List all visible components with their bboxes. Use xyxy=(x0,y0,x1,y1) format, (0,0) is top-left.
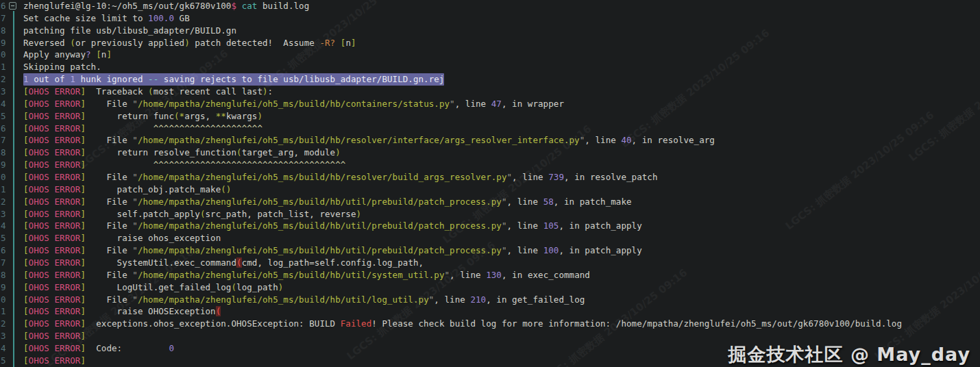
log-line-text: [OHOS ERROR] xyxy=(23,330,86,342)
log-line: 5[OHOS ERROR] return func(*args, **kwarg… xyxy=(0,110,980,123)
log-line: 5[OHOS ERROR] raise ohos_exception xyxy=(0,232,980,244)
log-line: 6[OHOS ERROR] File "/home/mpatha/zhenglu… xyxy=(0,244,980,257)
log-line-text: Skipping patch. xyxy=(23,61,101,73)
log-line-text: [OHOS ERROR] File "/home/mpatha/zhengluf… xyxy=(23,98,564,110)
terminal-prompt-line: 6zhenglufei@lg-10:~/oh5_ms/out/gk6780v10… xyxy=(0,0,980,12)
line-number: 6 xyxy=(1,0,9,12)
line-number: 4 xyxy=(1,220,9,232)
line-number: 5 xyxy=(1,110,9,123)
line-number: 2 xyxy=(1,73,9,86)
log-line-text: [OHOS ERROR] File "/home/mpatha/zhengluf… xyxy=(23,244,642,257)
log-line-text: zhenglufei@lg-10:~/oh5_ms/out/gk6780v100… xyxy=(23,0,309,12)
log-line-text: [OHOS ERROR] return resolve_function(tar… xyxy=(23,147,341,159)
log-line: 7Set cache size limit to 100.0 GB xyxy=(0,12,980,25)
line-number: 8 xyxy=(1,25,9,37)
log-line: 8[OHOS ERROR] return resolve_function(ta… xyxy=(0,147,980,159)
line-number: 9 xyxy=(1,281,9,294)
fold-collapse-icon[interactable] xyxy=(9,2,16,10)
fold-region-guide xyxy=(13,11,14,367)
log-line-text: [OHOS ERROR] File "/home/mpatha/zhengluf… xyxy=(23,134,715,147)
line-number: 2 xyxy=(1,318,9,330)
log-line: 8patching file usb/libusb_adapter/BUILD.… xyxy=(0,25,980,37)
log-line-text: [OHOS ERROR] xyxy=(23,355,86,367)
line-number: 5 xyxy=(1,355,9,367)
line-number: 2 xyxy=(1,196,9,208)
line-number: 9 xyxy=(1,159,9,171)
line-number: 8 xyxy=(1,147,9,159)
line-number: 0 xyxy=(1,171,9,184)
line-number: 1 xyxy=(1,305,9,318)
log-line-text: [OHOS ERROR] File "/home/mpatha/zhengluf… xyxy=(23,269,590,281)
log-line-text: [OHOS ERROR] File "/home/mpatha/zhengluf… xyxy=(23,171,658,184)
line-number: 4 xyxy=(1,98,9,110)
log-line-text: [OHOS ERROR] raise ohos_exception xyxy=(23,232,221,244)
log-line-text: [OHOS ERROR] return func(*args, **kwargs… xyxy=(23,110,262,123)
log-line-text: [OHOS ERROR] SystemUtil.exec_command(cmd… xyxy=(23,257,424,269)
line-number: 6 xyxy=(1,123,9,135)
log-line-text: Reversed (or previously applied) patch d… xyxy=(23,37,356,49)
log-line: 9[OHOS ERROR] ^^^^^^^^^^^^^^^^^^^^^^^^^^… xyxy=(0,159,980,171)
log-line: 3[OHOS ERROR] Traceback (most recent cal… xyxy=(0,86,980,98)
credit-watermark: 掘金技术社区 @ May_day xyxy=(728,342,970,367)
log-line-text: [OHOS ERROR] LogUtil.get_failed_log(log_… xyxy=(23,281,283,294)
log-line-text: Set cache size limit to 100.0 GB xyxy=(23,12,190,25)
log-line: 9Reversed (or previously applied) patch … xyxy=(0,37,980,49)
log-line: 8[OHOS ERROR] File "/home/mpatha/zhenglu… xyxy=(0,269,980,281)
log-line: 2[OHOS ERROR] File "/home/mpatha/zhenglu… xyxy=(0,196,980,208)
log-line: 0Apply anyway? [n] xyxy=(0,49,980,61)
log-line: 7[OHOS ERROR] SystemUtil.exec_command(cm… xyxy=(0,257,980,269)
log-line-text: [OHOS ERROR] patch_obj.patch_make() xyxy=(23,184,231,196)
log-line: 0[OHOS ERROR] File "/home/mpatha/zhenglu… xyxy=(0,171,980,184)
line-number: 1 xyxy=(1,184,9,196)
log-line-text: patching file usb/libusb_adapter/BUILD.g… xyxy=(23,25,236,37)
line-number: 0 xyxy=(1,294,9,306)
log-line: 1[OHOS ERROR] patch_obj.patch_make() xyxy=(0,184,980,196)
log-line-text: [OHOS ERROR] Code: 0 xyxy=(23,342,174,355)
line-number: 7 xyxy=(1,134,9,147)
log-line-text: [OHOS ERROR] raise OHOSException( xyxy=(23,305,221,318)
log-line-text: [OHOS ERROR] Traceback (most recent call… xyxy=(23,86,273,98)
line-number: 3 xyxy=(1,330,9,342)
line-number: 6 xyxy=(1,244,9,257)
selected-line-text: 1 out of 1 hunk ignored -- saving reject… xyxy=(23,73,444,86)
line-number: 3 xyxy=(1,208,9,220)
log-viewer-screen: 6zhenglufei@lg-10:~/oh5_ms/out/gk6780v10… xyxy=(0,0,980,367)
log-line: 4[OHOS ERROR] File "/home/mpatha/zhenglu… xyxy=(0,220,980,232)
log-line-text: [OHOS ERROR] File "/home/mpatha/zhengluf… xyxy=(23,220,642,232)
log-line-text: [OHOS ERROR] File "/home/mpatha/zhengluf… xyxy=(23,196,632,208)
line-number: 0 xyxy=(1,49,9,61)
log-line: 1Skipping patch. xyxy=(0,61,980,73)
log-line: 7[OHOS ERROR] File "/home/mpatha/zhenglu… xyxy=(0,134,980,147)
line-number: 1 xyxy=(1,61,9,73)
log-line: 4[OHOS ERROR] File "/home/mpatha/zhenglu… xyxy=(0,98,980,110)
log-line: 2[OHOS ERROR] exceptions.ohos_exception.… xyxy=(0,318,980,330)
line-number: 4 xyxy=(1,342,9,355)
log-lines: 6zhenglufei@lg-10:~/oh5_ms/out/gk6780v10… xyxy=(0,0,980,367)
line-number: 3 xyxy=(1,86,9,98)
log-line: 0[OHOS ERROR] File "/home/mpatha/zhenglu… xyxy=(0,294,980,306)
line-number: 5 xyxy=(1,232,9,244)
log-line-text: [OHOS ERROR] ^^^^^^^^^^^^^^^^^^^^^^^^^^^… xyxy=(23,159,345,171)
line-number: 7 xyxy=(1,12,9,25)
log-line-text: [OHOS ERROR] self.patch_apply(src_path, … xyxy=(23,208,361,220)
log-line-text: [OHOS ERROR] exceptions.ohos_exception.O… xyxy=(23,318,902,330)
line-number: 7 xyxy=(1,257,9,269)
line-number: 9 xyxy=(1,37,9,49)
log-line: 6[OHOS ERROR] ^^^^^^^^^^^^^^^^^^^^^ xyxy=(0,123,980,135)
log-line: 1[OHOS ERROR] raise OHOSException( xyxy=(0,305,980,318)
log-line-text: Apply anyway? [n] xyxy=(23,49,112,61)
log-line: 3[OHOS ERROR] xyxy=(0,330,980,342)
log-line-text: [OHOS ERROR] ^^^^^^^^^^^^^^^^^^^^^ xyxy=(23,123,262,135)
line-number: 8 xyxy=(1,269,9,281)
log-line: 9[OHOS ERROR] LogUtil.get_failed_log(log… xyxy=(0,281,980,294)
log-line-text: [OHOS ERROR] File "/home/mpatha/zhengluf… xyxy=(23,294,585,306)
log-line: 3[OHOS ERROR] self.patch_apply(src_path,… xyxy=(0,208,980,220)
selected-log-line: 21 out of 1 hunk ignored -- saving rejec… xyxy=(0,73,980,86)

----------------

DESCRIPTION OF THE TASK: Your answer should be the lines of the records that hold the string "return".

EXERCISE ANSWER:
log-line: 5[OHOS ERROR] return func(*args, **kwarg… xyxy=(0,110,980,123)
log-line-text: [OHOS ERROR] return resolve_function(tar… xyxy=(23,147,341,159)
log-line: 8[OHOS ERROR] return resolve_function(ta… xyxy=(0,147,980,159)
log-line-text: [OHOS ERROR] return func(*args, **kwargs… xyxy=(23,110,262,123)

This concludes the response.